Interdiction de l’abaya : le Conseil français du culte musulman dénonce « le flou » autour de la définition du vêtement
RELIGION - L’interdiction de l’abaya dans les écoles crée des « risques élevés de discriminations », s’est inquiété mardi 5 septembre le Conseil français du culte musulman (CFCM), qui évoque la possibilité de saisir à ce sujet le Conseil d’État. L’abaya « n’a jamais été un vêtement ou une prescription religieuse », a rappelé l’association.
L’absence « d’une définition claire de ce vêtement crée de fait une situation floue et une insécurité juridique », estime le CFCM, notamment car dans certains contextes l’abaya pourrait être considérée comme « musulmane » - et donc interdite - et dans d’autres comme « non musulmane » - et donc autorisée.

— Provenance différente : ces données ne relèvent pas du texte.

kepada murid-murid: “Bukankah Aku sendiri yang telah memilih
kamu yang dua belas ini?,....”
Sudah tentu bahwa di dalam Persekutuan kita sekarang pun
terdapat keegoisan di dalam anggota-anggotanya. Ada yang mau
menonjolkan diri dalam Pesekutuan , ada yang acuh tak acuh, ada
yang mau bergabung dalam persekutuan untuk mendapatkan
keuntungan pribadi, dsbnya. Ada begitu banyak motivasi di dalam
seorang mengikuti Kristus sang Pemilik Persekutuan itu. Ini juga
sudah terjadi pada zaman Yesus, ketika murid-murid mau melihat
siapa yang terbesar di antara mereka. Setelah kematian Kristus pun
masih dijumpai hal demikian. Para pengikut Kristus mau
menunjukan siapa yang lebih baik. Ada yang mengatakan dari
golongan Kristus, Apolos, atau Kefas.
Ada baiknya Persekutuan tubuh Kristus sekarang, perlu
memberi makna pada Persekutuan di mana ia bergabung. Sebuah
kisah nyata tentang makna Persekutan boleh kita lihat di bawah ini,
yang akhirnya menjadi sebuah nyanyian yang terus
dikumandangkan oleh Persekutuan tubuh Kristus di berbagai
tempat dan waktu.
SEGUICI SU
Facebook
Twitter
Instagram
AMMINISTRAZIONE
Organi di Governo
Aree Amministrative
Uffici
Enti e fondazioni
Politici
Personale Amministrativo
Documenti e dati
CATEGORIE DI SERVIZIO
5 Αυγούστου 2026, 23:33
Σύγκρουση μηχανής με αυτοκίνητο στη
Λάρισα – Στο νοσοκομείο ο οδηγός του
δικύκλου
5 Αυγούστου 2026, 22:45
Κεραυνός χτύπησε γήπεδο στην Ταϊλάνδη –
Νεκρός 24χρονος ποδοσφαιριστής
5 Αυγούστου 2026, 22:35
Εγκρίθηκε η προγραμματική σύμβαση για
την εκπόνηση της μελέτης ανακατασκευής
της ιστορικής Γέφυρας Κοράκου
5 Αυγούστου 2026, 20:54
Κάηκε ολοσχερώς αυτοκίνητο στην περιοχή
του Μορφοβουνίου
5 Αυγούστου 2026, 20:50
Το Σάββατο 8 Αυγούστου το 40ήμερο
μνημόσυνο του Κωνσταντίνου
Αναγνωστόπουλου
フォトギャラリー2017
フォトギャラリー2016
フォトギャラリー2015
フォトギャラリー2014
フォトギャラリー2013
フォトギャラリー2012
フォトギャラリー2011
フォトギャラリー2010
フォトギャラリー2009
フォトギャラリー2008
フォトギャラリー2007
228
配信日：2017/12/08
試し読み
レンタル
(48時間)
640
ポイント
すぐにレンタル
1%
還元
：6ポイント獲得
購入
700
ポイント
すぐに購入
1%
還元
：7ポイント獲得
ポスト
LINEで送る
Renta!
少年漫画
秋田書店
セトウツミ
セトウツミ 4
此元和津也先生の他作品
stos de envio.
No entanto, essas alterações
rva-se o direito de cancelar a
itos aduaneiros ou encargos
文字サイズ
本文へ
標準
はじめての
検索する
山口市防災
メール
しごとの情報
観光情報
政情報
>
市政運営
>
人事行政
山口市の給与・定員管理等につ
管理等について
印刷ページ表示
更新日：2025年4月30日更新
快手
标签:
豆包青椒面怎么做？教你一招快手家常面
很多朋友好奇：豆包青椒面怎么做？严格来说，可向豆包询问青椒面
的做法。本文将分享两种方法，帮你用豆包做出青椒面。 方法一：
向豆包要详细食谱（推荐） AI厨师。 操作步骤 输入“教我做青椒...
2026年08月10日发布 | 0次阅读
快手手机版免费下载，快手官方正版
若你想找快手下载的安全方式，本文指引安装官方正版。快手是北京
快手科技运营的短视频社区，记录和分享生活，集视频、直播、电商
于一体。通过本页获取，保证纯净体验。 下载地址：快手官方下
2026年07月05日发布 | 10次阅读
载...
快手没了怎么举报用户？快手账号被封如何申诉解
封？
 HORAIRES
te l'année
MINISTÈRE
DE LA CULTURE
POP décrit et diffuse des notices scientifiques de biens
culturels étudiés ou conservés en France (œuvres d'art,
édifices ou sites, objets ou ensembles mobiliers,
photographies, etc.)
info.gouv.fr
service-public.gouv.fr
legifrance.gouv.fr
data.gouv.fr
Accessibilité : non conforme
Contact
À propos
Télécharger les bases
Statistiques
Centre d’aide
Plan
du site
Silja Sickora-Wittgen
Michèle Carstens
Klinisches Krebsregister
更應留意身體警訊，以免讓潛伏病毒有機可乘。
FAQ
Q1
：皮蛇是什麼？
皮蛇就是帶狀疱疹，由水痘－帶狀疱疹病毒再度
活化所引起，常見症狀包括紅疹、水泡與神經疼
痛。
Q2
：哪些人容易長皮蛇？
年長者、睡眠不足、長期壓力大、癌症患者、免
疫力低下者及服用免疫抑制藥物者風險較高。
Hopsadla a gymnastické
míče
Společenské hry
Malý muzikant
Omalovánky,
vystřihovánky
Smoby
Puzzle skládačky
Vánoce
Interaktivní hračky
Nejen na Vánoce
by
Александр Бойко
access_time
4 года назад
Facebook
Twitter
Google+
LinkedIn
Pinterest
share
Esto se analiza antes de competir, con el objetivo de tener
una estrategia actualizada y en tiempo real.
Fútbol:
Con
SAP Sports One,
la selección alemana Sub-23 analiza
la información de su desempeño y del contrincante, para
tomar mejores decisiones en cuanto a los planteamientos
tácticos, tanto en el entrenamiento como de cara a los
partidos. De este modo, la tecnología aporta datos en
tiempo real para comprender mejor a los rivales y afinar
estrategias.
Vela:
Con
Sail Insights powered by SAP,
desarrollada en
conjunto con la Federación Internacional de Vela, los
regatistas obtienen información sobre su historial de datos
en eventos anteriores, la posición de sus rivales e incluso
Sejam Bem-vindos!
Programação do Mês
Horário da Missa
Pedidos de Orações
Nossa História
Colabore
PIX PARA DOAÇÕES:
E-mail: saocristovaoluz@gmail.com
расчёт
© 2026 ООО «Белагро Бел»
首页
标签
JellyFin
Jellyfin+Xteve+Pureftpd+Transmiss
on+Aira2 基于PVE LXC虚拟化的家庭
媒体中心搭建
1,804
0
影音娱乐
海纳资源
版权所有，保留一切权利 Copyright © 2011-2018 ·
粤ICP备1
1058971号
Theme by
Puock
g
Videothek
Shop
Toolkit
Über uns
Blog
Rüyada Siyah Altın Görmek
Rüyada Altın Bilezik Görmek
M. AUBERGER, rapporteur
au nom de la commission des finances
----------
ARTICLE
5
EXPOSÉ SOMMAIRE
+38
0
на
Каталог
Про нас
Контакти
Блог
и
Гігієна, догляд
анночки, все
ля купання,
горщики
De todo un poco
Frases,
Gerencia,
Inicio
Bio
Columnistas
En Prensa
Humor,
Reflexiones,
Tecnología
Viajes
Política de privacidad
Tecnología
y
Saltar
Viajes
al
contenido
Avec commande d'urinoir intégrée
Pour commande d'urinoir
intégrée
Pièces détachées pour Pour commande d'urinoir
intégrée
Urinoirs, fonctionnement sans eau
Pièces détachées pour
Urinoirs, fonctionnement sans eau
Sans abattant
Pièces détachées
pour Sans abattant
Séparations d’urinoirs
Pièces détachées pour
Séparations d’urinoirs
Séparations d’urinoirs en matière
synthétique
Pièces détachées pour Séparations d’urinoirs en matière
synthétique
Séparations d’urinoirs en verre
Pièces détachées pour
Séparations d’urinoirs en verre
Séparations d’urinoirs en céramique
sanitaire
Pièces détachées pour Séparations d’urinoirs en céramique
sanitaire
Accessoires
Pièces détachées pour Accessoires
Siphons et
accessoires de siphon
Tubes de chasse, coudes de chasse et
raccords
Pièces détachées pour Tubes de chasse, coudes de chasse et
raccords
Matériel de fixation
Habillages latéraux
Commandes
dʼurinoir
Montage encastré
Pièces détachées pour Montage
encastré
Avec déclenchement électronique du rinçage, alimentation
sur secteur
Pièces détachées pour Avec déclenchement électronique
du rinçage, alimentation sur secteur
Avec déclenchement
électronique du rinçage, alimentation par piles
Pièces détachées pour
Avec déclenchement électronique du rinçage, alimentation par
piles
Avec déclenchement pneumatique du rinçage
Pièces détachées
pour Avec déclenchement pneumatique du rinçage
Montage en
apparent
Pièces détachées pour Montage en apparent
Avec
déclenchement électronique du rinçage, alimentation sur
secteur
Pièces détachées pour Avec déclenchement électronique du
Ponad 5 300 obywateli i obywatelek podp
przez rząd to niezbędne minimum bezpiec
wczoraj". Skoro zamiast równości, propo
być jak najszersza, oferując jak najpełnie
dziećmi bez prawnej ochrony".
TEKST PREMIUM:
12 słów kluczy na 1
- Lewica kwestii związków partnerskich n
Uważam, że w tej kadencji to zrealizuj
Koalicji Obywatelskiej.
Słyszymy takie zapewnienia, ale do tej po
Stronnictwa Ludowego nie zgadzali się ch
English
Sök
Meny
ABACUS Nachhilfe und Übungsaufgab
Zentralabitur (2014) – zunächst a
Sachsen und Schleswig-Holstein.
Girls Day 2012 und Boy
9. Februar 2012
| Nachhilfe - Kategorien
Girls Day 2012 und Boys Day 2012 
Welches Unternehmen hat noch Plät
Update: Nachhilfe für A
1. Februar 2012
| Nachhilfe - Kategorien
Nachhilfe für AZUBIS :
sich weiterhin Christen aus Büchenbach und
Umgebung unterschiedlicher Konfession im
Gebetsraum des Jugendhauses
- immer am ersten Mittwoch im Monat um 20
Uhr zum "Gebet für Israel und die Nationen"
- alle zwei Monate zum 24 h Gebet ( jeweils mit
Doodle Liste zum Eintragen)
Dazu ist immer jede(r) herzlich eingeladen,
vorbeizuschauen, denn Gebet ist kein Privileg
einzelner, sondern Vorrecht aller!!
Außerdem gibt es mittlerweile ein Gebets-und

De ce fait, le CFCM dit craindre un « contrôle au faciès arbitraire » ou que les critères d’évaluation de la tenue des jeunes filles reposent sur « l’origine supposée, le nom de famille ou la couleur de peau ». En conséquence, l’instance « se réserve le droit de saisir le Conseil d’État si l’application concrète de cette mesure d’interdiction aboutissait à des formes de discrimination ».
Le CFCM ne défend pas la « abaya » ou la robe longue en soi. Mais, il craint qu’on arrive à la situation inédite où dans une classe, une même robe pourra être portée par une jeune fille car supposée « non musulmane » et interdite à sa camarade car supposée « musulmane ».@AFP pic.twitter.com/tvOTc4sfyu
— CFCM (@CfcmOfficiel) September 4, 2023
Le gouvernement a annoncé fin août l’interdiction dans les établissements scolaires de ce vêtement long porté par les femmes dont le caractère religieux a longtemps fait débat. Près de 298 élèves se sont présentées en abaya devant leur établissement scolaire lundi, jour de rentrée, et 67 d’entre elles ont refusé de la retirer, selon des chiffres annoncés mardi par le ministre de l’Éducation nationale Gabriel Attal.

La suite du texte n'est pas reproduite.